The flow through the gap is particularly uniform if the majority of the webs are arranged uniformly in the circumferential direction. Advantageously, each web always has the same or largely the same predetermined spacing from its webs directly adjacent in the circumferential direction.

A fixed connection at the first contact area between the web and the housing part is to be understood in particular as a connection which does not allow any relative movement between the web and the housing part at the first contact area. In particular, the fixed connection can be an integral or non-positive connection. For example, the web can be designed in one piece with the housing part. It is also conceivable that the web is glued or welded to the housing part. It is possible for the web and the housing part to be formed at least in sections, preferably completely, from the same material, for example metal, in particular aluminum, or plastic. It is also conceivable that the web and the housing part are predominantly formed from different materials. For example, the housing part can be made predominantly or entirely of metal and the web can be made predominantly or entirely of plastic.

A frictional contact on the second contact area between the web and the housing part should in particular be a friction between a surface of the web and the surface of the web that touches one another on the second contact area Housing part. In this context, friction or frictional contact should not be understood to mean any internal or internal friction within the web and / or housing part.

The friction converts mechanical work or kinetic energy into thermal energy. In particular, oscillations and vibrations of the electrical machine can be damped in this way.

The frictional contact on the second contact area between the web and the housing part is advantageously fluid-tight or largely fluid-tight with respect to the coolant. Largely fluid-tight is to be understood as meaning that when the flow hits the second contact area, less than 10% flows through the second contact area between the web and the housing part, preferably less than 5%, particularly preferably less than 2%.

A limited contact pressure is advantageously applied to the web with the housing part at the second contact area. By choosing the contact pressure, it is possible to adjust the strength or level of friction and adapt it to the technical requirements. In particular, the damping of typical frequencies or frequency ranges of vibrations occurring during operation of the electrical machine can be optimized in this way.

It is conceivable that the majority of the webs, preferably all of the webs, have a first contact area with a fixed connection to one of the housing parts and a second contact area with frictional contact with the other housing part.

The electrical machine advantageously has connecting elements on the two axial end faces which connect the inner housing to the outer housing, in particular fix or fasten them to one another in the axial direction. It is conceivable that the connecting elements seal the intermediate space on the axial end faces in a fluid-tight manner with respect to the coolant.

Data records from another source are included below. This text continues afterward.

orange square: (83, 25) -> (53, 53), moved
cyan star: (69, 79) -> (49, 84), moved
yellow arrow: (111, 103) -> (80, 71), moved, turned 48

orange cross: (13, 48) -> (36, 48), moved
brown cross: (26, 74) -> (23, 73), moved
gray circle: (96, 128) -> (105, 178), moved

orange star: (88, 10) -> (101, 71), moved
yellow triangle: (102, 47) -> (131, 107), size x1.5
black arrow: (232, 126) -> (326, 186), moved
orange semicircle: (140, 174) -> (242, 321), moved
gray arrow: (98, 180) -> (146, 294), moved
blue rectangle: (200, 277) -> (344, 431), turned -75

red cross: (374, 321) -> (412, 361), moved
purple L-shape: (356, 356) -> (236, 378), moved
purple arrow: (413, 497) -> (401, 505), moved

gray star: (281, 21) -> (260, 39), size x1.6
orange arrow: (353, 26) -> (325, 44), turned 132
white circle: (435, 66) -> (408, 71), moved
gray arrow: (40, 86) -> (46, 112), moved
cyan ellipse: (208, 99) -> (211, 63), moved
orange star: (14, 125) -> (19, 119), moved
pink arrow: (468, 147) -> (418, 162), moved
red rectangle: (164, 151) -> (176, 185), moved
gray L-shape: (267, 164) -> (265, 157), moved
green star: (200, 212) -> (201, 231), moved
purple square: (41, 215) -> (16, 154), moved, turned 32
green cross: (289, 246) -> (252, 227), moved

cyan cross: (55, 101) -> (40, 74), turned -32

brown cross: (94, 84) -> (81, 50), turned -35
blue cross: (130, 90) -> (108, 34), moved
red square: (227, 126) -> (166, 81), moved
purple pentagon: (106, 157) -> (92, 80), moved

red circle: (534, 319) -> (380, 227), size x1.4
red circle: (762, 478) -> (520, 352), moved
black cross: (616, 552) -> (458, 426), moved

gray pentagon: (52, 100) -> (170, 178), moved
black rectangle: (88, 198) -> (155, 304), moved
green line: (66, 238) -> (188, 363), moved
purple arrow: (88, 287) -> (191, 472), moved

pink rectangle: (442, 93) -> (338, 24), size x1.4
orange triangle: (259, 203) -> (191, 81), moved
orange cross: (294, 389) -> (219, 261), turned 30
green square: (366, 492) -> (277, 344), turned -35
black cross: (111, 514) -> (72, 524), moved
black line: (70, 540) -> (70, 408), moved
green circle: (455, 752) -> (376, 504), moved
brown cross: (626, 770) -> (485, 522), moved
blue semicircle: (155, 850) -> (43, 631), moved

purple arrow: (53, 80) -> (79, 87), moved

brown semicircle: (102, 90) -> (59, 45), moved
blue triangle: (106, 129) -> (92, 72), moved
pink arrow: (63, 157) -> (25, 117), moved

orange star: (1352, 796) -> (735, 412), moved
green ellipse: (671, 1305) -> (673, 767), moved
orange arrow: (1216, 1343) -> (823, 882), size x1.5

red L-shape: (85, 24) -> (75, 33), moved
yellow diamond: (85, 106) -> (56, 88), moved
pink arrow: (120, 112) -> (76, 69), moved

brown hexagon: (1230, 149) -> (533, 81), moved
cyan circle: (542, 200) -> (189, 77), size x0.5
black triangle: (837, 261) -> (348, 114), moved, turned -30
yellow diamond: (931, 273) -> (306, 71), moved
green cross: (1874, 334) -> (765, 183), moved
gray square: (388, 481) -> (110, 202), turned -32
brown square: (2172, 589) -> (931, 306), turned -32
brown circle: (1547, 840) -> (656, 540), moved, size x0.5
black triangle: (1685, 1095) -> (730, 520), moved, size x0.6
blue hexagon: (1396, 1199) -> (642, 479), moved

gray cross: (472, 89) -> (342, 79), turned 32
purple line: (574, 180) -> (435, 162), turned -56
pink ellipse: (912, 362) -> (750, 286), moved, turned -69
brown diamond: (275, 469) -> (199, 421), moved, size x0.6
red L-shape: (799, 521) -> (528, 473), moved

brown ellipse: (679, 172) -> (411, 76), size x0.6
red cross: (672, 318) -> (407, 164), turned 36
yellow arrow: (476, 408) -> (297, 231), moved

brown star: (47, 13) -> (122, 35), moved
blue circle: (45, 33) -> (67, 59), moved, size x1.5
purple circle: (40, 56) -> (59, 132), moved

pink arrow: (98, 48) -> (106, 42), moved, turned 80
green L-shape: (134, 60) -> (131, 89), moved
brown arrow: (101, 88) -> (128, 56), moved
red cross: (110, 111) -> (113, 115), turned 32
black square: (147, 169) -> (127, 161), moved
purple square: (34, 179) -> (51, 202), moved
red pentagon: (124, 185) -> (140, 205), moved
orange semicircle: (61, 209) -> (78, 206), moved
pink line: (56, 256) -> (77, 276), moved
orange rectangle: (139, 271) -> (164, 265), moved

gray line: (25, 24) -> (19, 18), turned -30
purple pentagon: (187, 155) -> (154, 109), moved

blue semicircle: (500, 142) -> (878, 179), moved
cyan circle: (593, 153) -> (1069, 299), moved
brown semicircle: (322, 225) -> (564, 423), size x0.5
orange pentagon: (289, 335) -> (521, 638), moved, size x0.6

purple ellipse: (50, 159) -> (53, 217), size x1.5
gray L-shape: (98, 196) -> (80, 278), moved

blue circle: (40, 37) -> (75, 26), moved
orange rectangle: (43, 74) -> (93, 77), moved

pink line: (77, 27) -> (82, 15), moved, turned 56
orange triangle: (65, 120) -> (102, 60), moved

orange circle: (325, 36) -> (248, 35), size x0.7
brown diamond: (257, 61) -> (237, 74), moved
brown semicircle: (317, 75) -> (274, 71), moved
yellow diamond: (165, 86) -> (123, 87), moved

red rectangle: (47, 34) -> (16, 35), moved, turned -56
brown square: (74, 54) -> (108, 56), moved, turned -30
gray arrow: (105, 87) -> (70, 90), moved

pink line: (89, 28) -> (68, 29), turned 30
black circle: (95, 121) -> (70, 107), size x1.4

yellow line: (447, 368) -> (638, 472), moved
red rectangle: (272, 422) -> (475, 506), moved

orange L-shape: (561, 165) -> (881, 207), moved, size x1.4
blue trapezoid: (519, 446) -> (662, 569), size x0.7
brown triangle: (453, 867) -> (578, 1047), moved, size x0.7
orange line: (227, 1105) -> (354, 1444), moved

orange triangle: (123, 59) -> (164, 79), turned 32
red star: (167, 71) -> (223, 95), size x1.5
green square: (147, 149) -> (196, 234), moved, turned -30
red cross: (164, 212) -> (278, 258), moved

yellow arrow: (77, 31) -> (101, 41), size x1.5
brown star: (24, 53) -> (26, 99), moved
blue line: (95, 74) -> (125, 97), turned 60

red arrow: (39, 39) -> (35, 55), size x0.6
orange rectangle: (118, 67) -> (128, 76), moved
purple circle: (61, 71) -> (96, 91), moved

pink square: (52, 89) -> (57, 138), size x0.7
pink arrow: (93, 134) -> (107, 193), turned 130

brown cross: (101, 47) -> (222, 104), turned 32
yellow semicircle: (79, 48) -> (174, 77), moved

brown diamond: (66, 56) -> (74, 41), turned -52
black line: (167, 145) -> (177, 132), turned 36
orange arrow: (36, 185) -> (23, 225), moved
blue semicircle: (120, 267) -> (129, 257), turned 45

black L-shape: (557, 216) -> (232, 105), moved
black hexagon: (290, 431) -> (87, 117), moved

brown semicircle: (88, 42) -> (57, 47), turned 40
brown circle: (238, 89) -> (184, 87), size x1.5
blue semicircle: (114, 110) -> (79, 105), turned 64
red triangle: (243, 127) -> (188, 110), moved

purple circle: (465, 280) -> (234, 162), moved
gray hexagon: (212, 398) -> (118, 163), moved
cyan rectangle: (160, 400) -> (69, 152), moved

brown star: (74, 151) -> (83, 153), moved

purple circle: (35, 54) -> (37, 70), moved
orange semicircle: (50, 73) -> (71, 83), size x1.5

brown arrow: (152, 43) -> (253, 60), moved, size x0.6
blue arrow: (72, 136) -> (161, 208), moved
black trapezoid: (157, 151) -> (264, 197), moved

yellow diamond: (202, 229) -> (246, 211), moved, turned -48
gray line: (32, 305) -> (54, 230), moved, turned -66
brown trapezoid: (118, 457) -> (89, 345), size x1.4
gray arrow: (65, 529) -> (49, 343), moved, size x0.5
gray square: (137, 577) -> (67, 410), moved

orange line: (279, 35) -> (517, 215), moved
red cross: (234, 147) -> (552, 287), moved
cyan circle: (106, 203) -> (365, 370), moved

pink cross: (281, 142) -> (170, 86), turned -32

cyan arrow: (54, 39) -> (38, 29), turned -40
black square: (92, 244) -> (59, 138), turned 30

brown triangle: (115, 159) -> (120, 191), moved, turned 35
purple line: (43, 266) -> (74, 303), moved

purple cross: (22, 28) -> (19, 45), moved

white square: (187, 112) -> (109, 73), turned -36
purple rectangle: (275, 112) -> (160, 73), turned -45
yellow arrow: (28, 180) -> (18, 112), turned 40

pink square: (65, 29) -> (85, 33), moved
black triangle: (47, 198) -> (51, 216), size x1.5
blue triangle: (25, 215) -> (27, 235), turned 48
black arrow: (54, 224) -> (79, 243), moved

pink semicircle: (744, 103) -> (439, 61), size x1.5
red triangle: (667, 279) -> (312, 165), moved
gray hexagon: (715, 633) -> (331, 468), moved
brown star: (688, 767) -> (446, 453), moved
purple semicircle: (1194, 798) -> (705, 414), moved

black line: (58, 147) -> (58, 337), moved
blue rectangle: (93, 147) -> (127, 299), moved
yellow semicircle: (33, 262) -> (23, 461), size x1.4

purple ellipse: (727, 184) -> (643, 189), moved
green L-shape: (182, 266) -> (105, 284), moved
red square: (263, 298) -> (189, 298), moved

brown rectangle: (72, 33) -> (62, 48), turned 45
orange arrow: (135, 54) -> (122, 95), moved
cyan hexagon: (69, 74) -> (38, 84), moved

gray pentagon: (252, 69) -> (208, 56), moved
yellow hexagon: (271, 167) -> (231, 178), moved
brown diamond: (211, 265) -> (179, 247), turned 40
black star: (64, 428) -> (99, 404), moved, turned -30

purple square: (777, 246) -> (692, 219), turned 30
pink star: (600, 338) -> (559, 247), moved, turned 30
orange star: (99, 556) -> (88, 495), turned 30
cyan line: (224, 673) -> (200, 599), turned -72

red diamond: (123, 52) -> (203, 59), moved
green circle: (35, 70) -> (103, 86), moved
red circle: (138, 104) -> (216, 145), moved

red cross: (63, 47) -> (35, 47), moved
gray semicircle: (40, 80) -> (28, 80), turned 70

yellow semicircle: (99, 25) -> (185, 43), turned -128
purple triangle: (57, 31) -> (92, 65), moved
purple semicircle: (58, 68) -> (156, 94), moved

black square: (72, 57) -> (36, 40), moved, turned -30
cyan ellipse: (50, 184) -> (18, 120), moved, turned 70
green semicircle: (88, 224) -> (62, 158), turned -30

It is also conceivable that the connecting elements each have a coolant supply line, which is provided for the supply or introduction of the coolant into the space, and / or a coolant discharge line, which is provided for the removal or removal of the coolant from the space. It is conceivable that the connecting elements are formed in one piece or in several pieces. It is also conceivable that the electrical machine has end shields which have one or more connecting elements. It is particularly conceivable that a bearing plate is formed in one piece with at least one connecting element.

A bearing plate, sometimes also referred to as a flange, is to be understood as a component or an assembly of the electrical machine, which is provided in particular for mounting the rotor. In particular, a bearing plate has a bearing. A bearing plate is preferably designed in the form of a plate, in particular in the form of a disk. A bearing plate is advantageously arranged on one of the axial end faces of the electrical machine. A bearing plate can be designed to be cylindrically symmetrical or largely cylindrically symmetrical to the axis of rotation. It is conceivable that a bearing plate has the electronics of the electrical machine, in particular the power electronics. It is also conceivable that a bearing plate has coolant lines or channels, in particular for cooling the end of the stator. The end shield advantageously has a connection or connections for a supply line and / or discharge line for the coolant, so that the electrical machine can be connected to an external coolant circuit.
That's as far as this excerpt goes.